Data supplied:

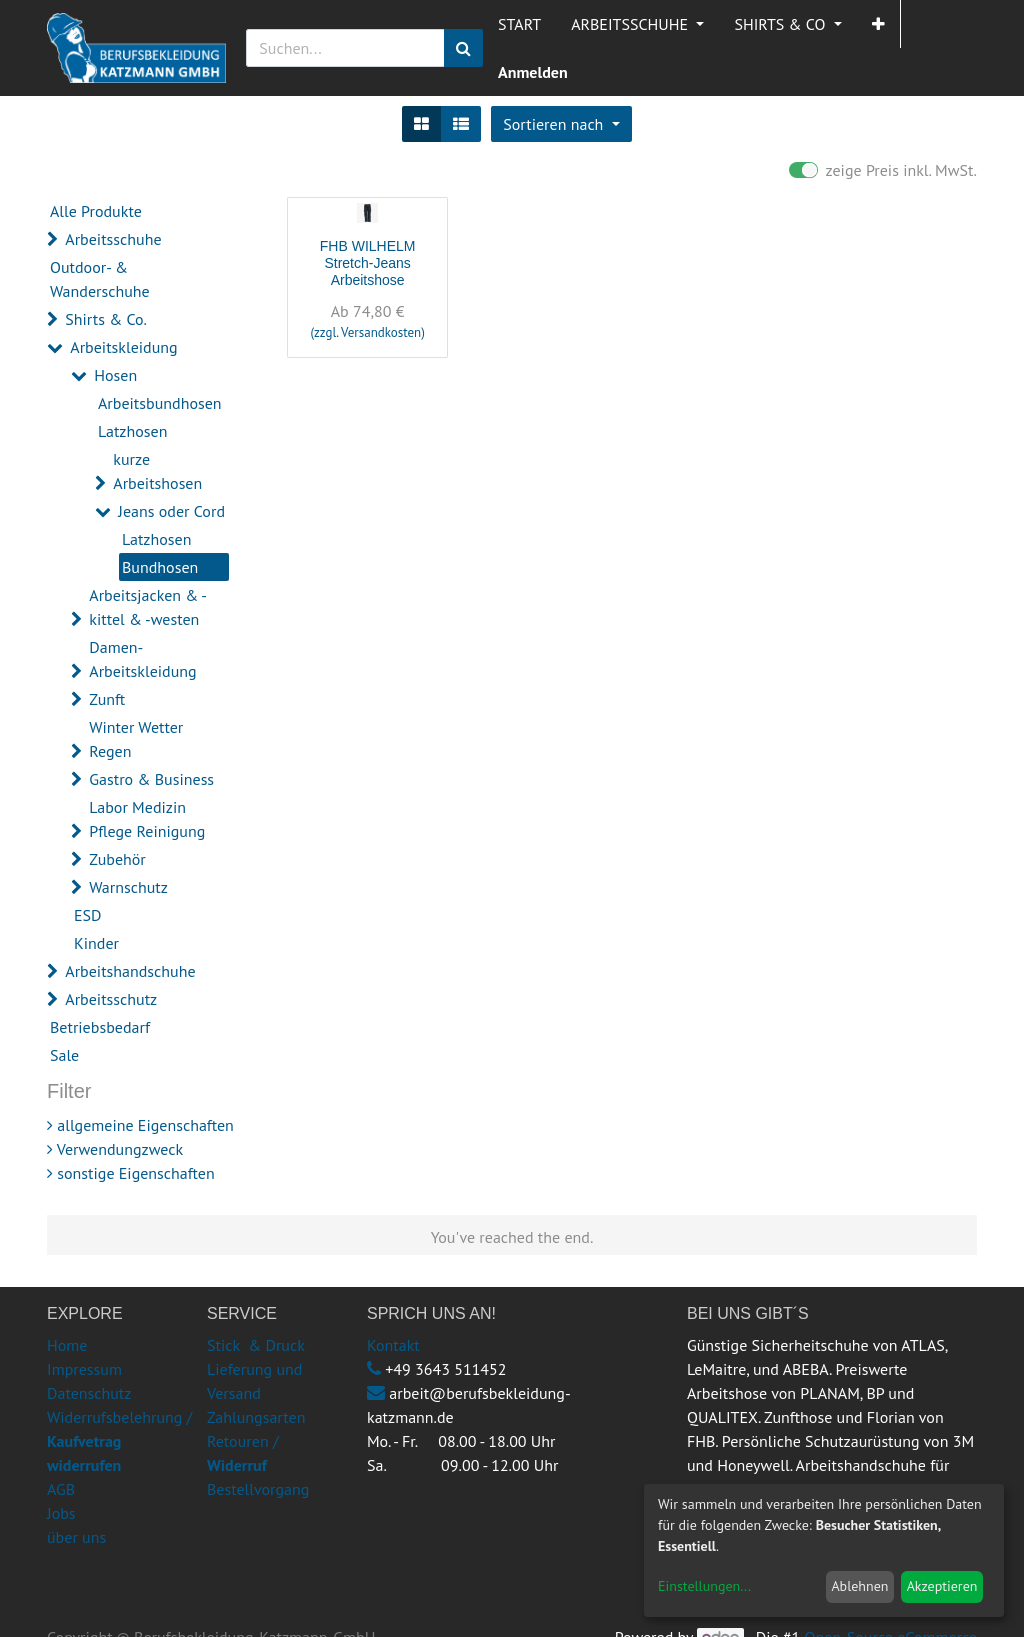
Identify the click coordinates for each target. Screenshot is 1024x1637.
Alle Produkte (96, 211)
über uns (76, 1537)
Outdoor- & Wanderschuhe (100, 279)
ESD (88, 915)
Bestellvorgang (258, 1489)
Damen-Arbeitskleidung (142, 659)
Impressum (84, 1369)
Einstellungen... (704, 1586)
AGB (61, 1489)
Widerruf (237, 1465)
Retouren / (243, 1441)
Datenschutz (89, 1393)
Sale (64, 1055)
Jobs (61, 1513)
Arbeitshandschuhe (130, 971)
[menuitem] (519, 24)
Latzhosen (132, 431)
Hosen (115, 375)
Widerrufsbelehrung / (119, 1441)
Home (67, 1345)
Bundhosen (160, 567)
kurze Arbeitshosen (157, 471)
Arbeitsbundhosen (160, 403)
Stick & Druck (256, 1345)
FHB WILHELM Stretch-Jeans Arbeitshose (368, 263)
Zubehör (117, 859)
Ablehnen (859, 1586)
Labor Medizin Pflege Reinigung (147, 819)
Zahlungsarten (256, 1417)
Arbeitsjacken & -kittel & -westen (148, 607)
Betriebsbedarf (100, 1027)
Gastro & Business (151, 779)
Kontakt (393, 1345)
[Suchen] (463, 48)
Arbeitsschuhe (113, 239)
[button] (878, 24)
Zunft (107, 699)
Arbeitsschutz (111, 999)
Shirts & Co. (106, 319)
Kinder (96, 943)
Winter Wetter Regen (136, 739)
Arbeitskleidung (123, 347)
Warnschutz (128, 887)
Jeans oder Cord (171, 511)
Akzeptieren (942, 1586)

Task to carry out: Check the entries above line by line and return each one containing the word "Arbeitskleidung".

Result for this exercise:
Damen-Arbeitskleidung (142, 659)
Arbeitskleidung (123, 347)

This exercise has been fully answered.